▼▼▼

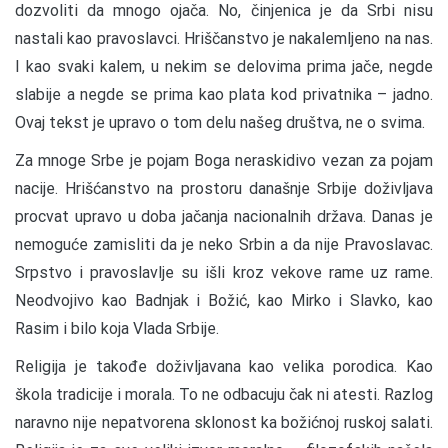
dozvoliti da mnogo ojača. No, činjenica je da Srbi nisu
nastali kao pravoslavci. Hriščanstvo je nakalemljeno na nas.
I kao svaki kalem, u nekim se delovima prima jače, negde
slabije a negde se prima kao plata kod privatnika – jadno.
Ovaj tekst je upravo o tom delu našeg društva, ne o svima.
Za mnoge Srbe je pojam Boga neraskidivo vezan za pojam
nacije. Hrišćanstvo na prostoru današnje Srbije doživljava
procvat upravo u doba jačanja nacionalnih država. Danas je
nemoguće zamisliti da je neko Srbin a da nije Pravoslavac.
Srpstvo i pravoslavlje su išli kroz vekove rame uz rame.
Neodvojivo kao Badnjak i Božić, kao Mirko i Slavko, kao
Rasim i bilo koja Vlada Srbije.
Religija je takođe doživljavana kao velika porodica. Kao
škola tradicije i morala. To ne odbacuju čak ni atesti. Razlog
naravno nije nepatvorena sklonost ka božićnoj ruskoj salati.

▲▲▲

THE TASK: Retype exactly the lines of the data above that fall between the line with "nastali kao pravoslavci." and the line with "nemoguće zamisliti da", inclusive, and add nothing.

PROBLEM SOLUTION:
nastali kao pravoslavci. Hriščanstvo je nakalemljeno na nas.
I kao svaki kalem, u nekim se delovima prima jače, negde
slabije a negde se prima kao plata kod privatnika – jadno.
Ovaj tekst je upravo o tom delu našeg društva, ne o svima.
Za mnoge Srbe je pojam Boga neraskidivo vezan za pojam
nacije. Hrišćanstvo na prostoru današnje Srbije doživljava
procvat upravo u doba jačanja nacionalnih država. Danas je
nemoguće zamisliti da je neko Srbin a da nije Pravoslavac.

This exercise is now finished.